- Gözcüler Location in Turkey
- Coordinates: 36°23′N 35°55′E﻿ / ﻿36.383°N 35.917°E
- Country: Turkey
- Province: Hatay
- District: Arsuz
- Elevation: 50 m (160 ft)
- Population (2022): 6,565
- Time zone: UTC+3 (TRT)
- Postal code: 31225
- Area code: 0326

= Gözcüler =

Gözcüler (former Alakop, Turkish for "many Alawites") is a neighbourhood of the municipality and district of Arsuz, Hatay Province, Turkey. Its population is 6,565 (2022). Before the 2013 reorganisation, it was a town (belde) in the district of İskenderun, but it became administratively part of the new district of Arsuz.

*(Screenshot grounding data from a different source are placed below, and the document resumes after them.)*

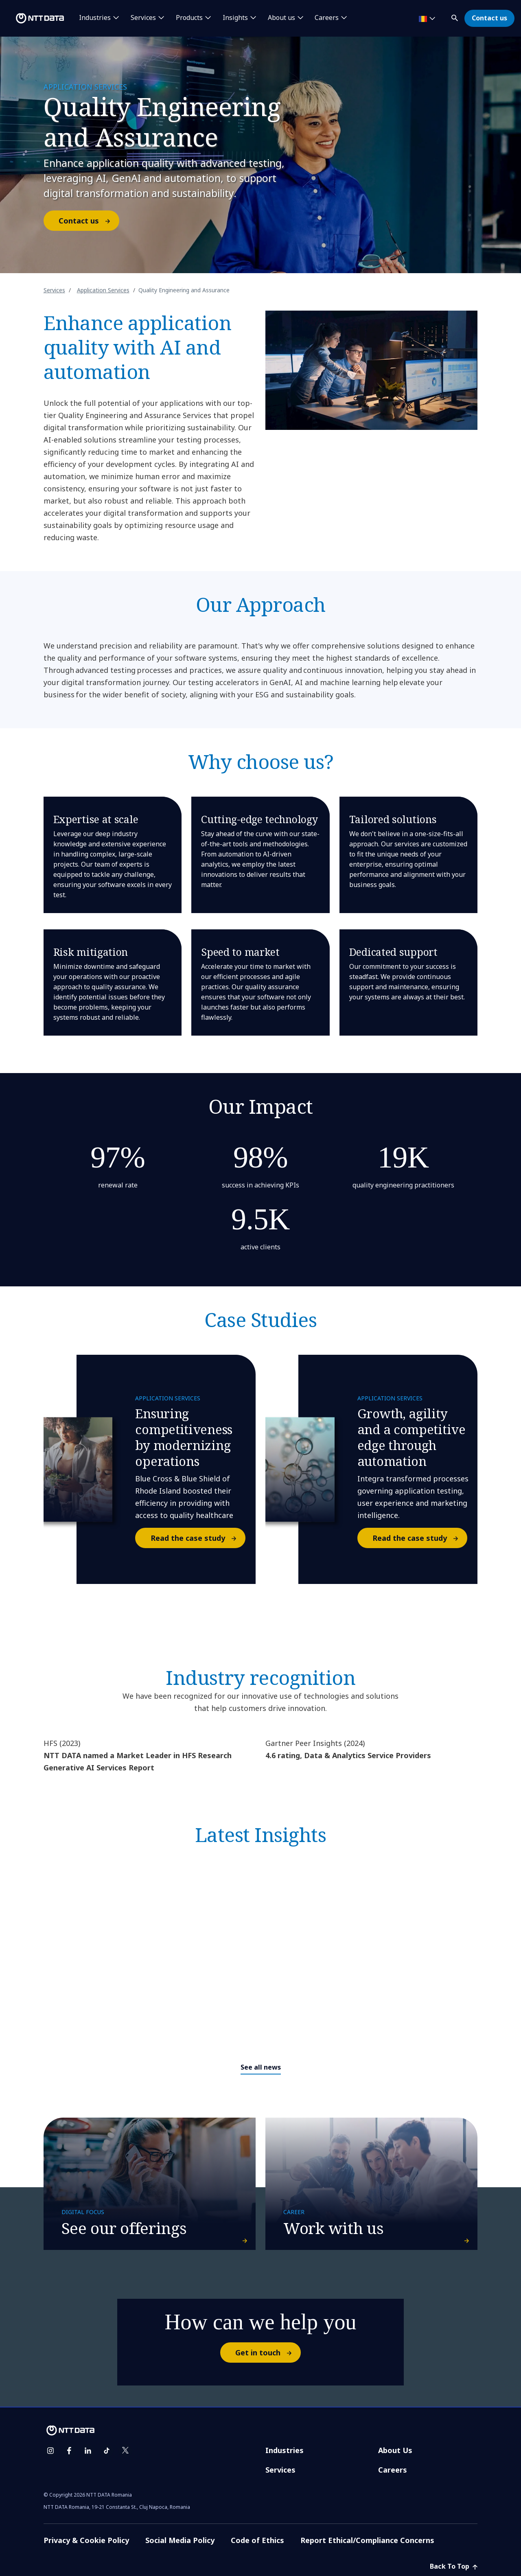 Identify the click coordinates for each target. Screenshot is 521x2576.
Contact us (489, 17)
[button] (455, 16)
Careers (392, 2470)
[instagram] (50, 2451)
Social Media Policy (180, 2540)
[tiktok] (107, 2451)
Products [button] (189, 18)
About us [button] (281, 18)
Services (54, 290)
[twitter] (125, 2451)
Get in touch (267, 2352)
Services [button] (143, 18)
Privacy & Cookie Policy (86, 2540)
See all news (261, 2067)
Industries (284, 2450)
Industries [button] (95, 18)
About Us (395, 2450)
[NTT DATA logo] (33, 18)
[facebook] (69, 2451)
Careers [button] (327, 18)
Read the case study (198, 1538)
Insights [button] (235, 18)
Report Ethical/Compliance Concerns (367, 2540)
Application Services (103, 290)
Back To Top (453, 2566)
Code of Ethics (257, 2540)
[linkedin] (88, 2451) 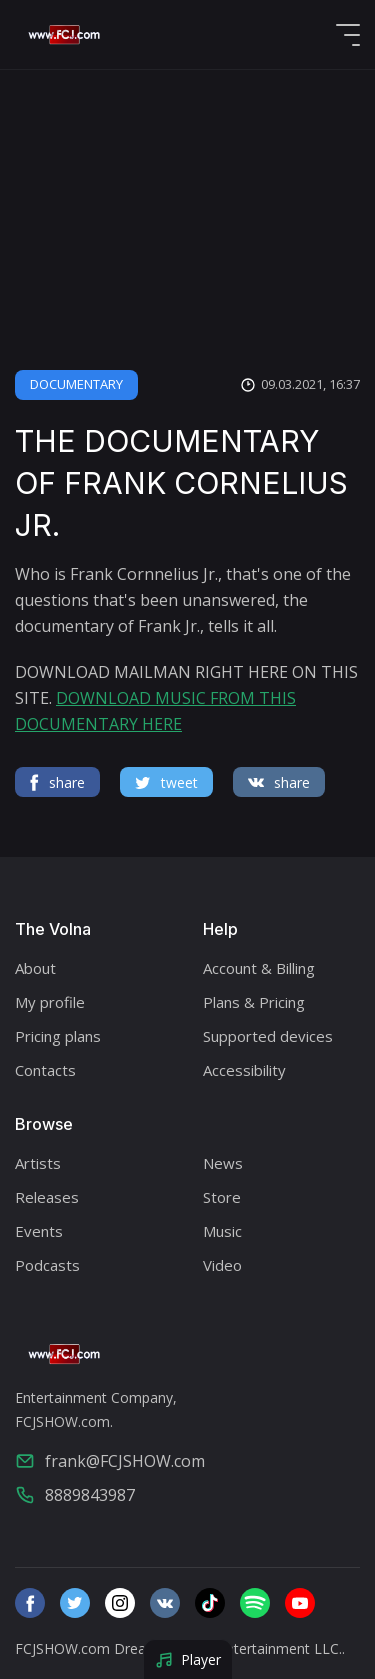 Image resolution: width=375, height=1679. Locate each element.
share (57, 782)
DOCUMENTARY (76, 384)
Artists (38, 1163)
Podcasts (47, 1265)
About (35, 968)
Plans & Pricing (254, 1002)
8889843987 (75, 1495)
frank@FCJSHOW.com (110, 1461)
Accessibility (244, 1070)
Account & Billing (259, 968)
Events (39, 1231)
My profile (50, 1002)
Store (222, 1197)
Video (222, 1265)
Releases (47, 1197)
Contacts (45, 1070)
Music (222, 1231)
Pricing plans (58, 1036)
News (223, 1163)
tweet (166, 782)
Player (188, 1659)
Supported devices (268, 1036)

It is situated to the south of İskenderun and to the east of Arsuz (Uluçınar). Although not a coastal town, the distance to Mediterranean Sea coast is only 5 km. The distance to İskenderun is 32 km and to Antakya (province center) is 96 km.

After the First World War most of Hatay province was occupied by France and the settlement was named as Elvehep referring to a certain Abdülwahab Pasha who owned most of the territory around. After Turkey annexed Hatay in 1939, the settlement was renamed as Alakop and after 1960 as Gözcüler (literally “watchmen”). Gözcüler was declared a seat of township in 1988. Although most of town revenue is from agriculture, the touristic potential is promising.